REL comes with some matchers built-in for commonly needed entities like dates. Matchers are RE
expressions and corresponding extractors.
As the matchers collection will probably grow, they may come in a separate packaging one day (e.g. rel-contrib), but should keep their package and class names.

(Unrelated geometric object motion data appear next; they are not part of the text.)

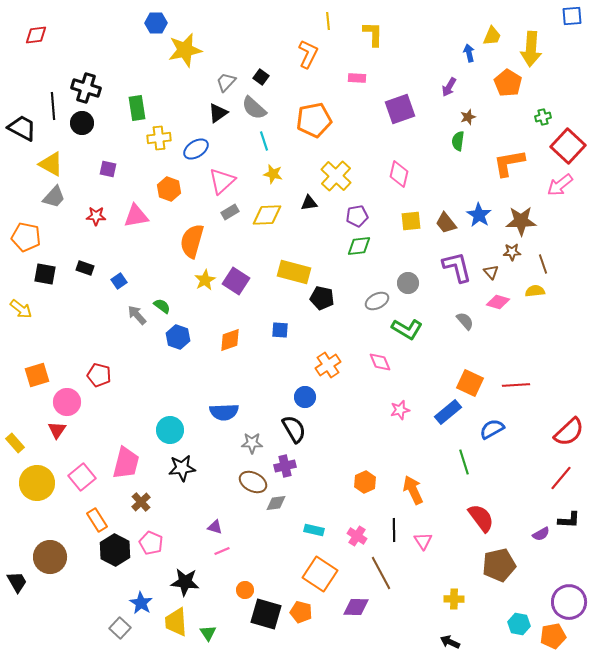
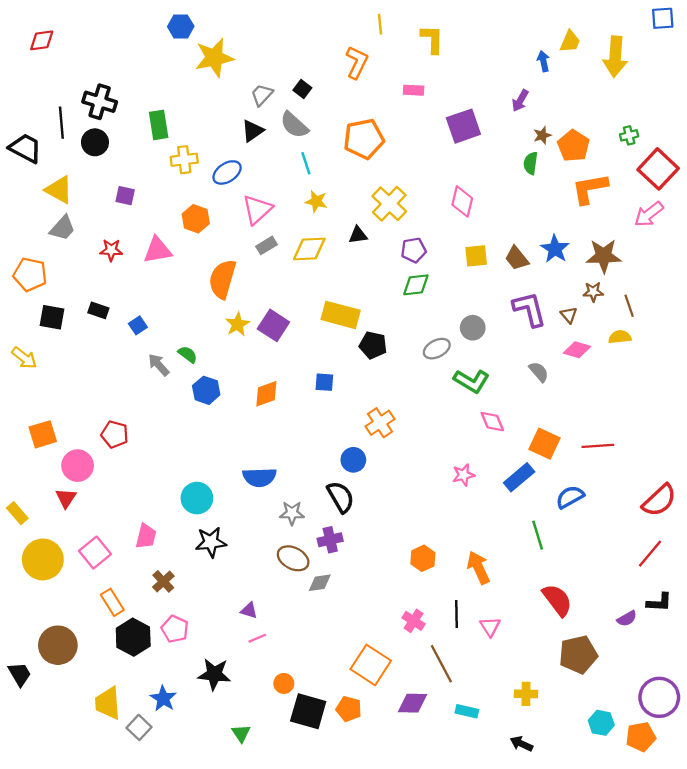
orange pentagon: (508, 83) -> (574, 146), moved
pink diamond: (380, 362) -> (492, 422), moved
pink trapezoid: (126, 463) -> (146, 536), size x0.7
cyan rectangle: (314, 530) -> (467, 711), moved
yellow trapezoid: (176, 622) -> (108, 703), moved

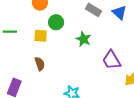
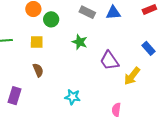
blue triangle: (119, 13) -> (113, 13), turned -42
green circle: (56, 22) -> (51, 19), moved

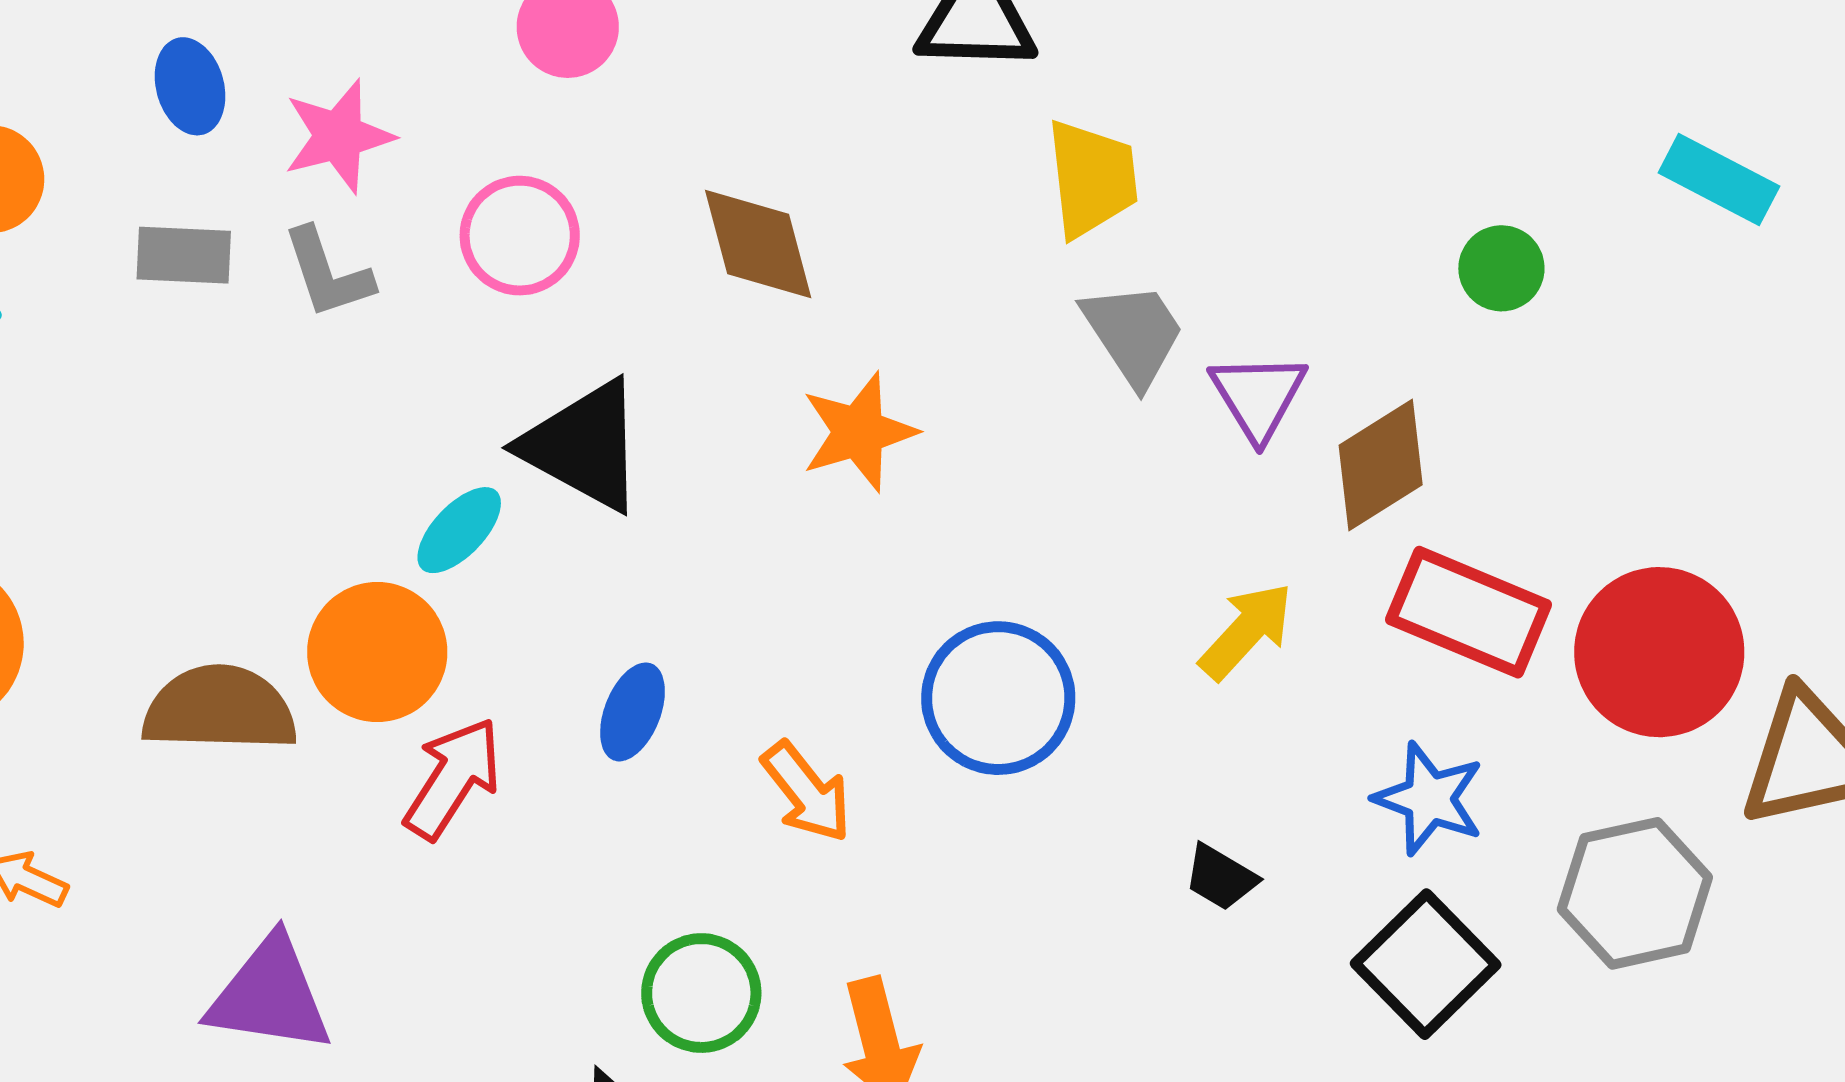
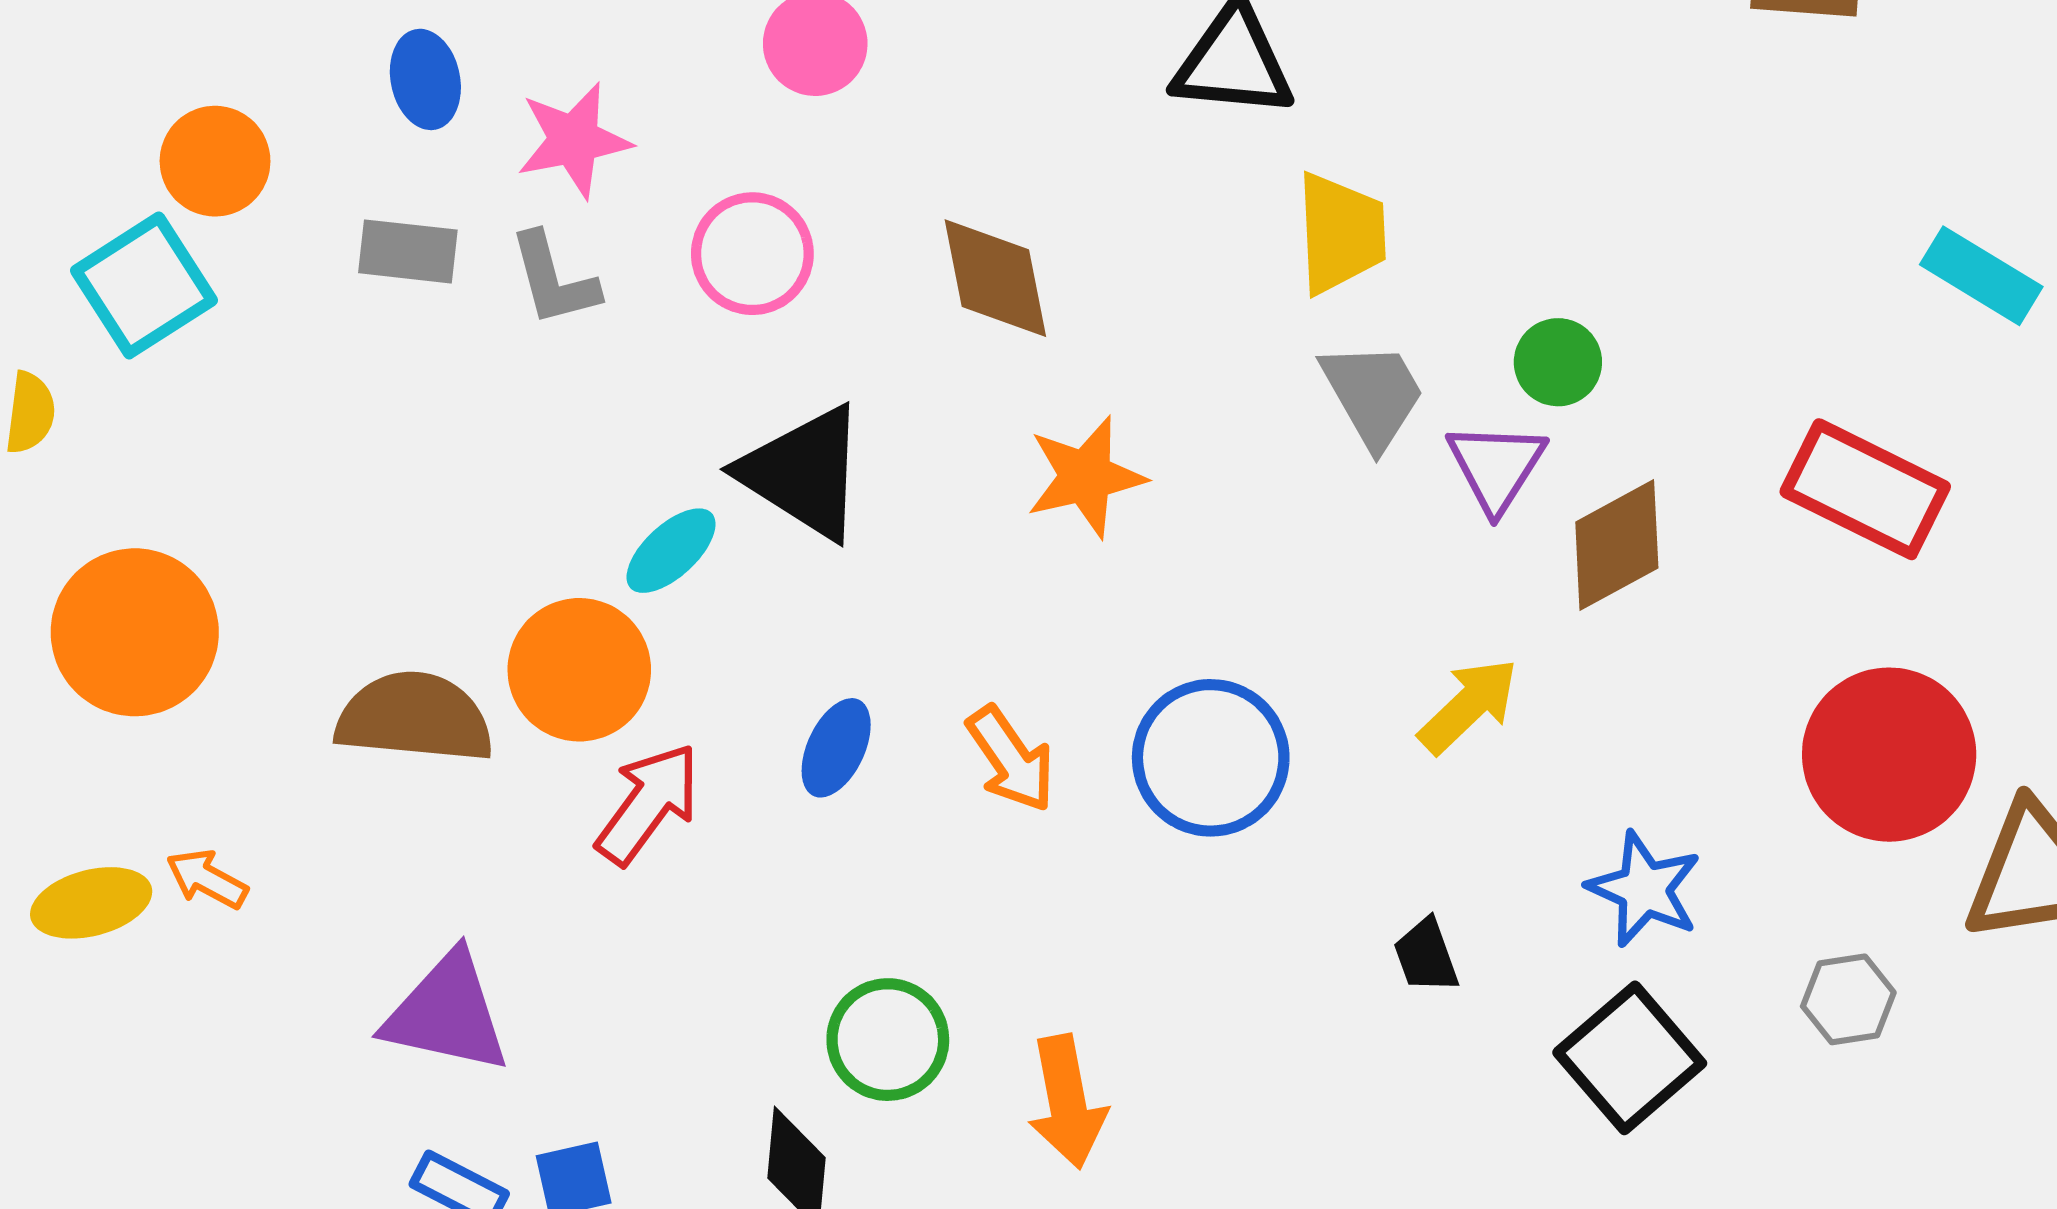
green circle: (1501, 268) -> (1558, 362), moved
red rectangle: (1469, 612) -> (1865, 489), moved
orange arrow: (807, 792) -> (1011, 759), moved
black trapezoid: (1221, 877) -> (1426, 956), turned 36
gray hexagon: (1635, 893) -> (1848, 999), size x0.6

The dates matchers provide regexes and extractors for dates, both numeric (1/23/12, 2012-01-23) and alphanumeric (january 23rd, 2012), for English and French, partial (with at least a month or a year) or full.
Regex in rel.matchers.… |
Matches |
---|---|
Date.FULL |
YMD and DMY numerical formats |
Date.FULL_US |
MDY , YMD and DMY numerical formats |
Date.NUMERIC |
Numerical, including partial dates |
Date.NUMERIC_US |
Numerical, including MDY and partials |
en.Date.ALPHA |
English alphanumerical dates or partials |
en.Date.ALPHA_FULL |
English alphanumerical dates |
en.Date.ALL |
English alphanumerical or numerical dates or partials |
en.Date.ALL_FULL |
English alphanumerical or numerical dates |
fr.Date.ALPHA |
French alphanumerical dates or partials |
fr.Date.ALPHA_FULL |
French alphanumerical dates |
fr.Date.ALL |
French alphanumerical or numerical dates or partials |
fr.Date.ALL_FULL |
French alphanumerical or numerical dates |
Numerical dates may be ambiguous. For this reason, the date extractors will extract, for each match in the input string, a List[DateExtractor.Result]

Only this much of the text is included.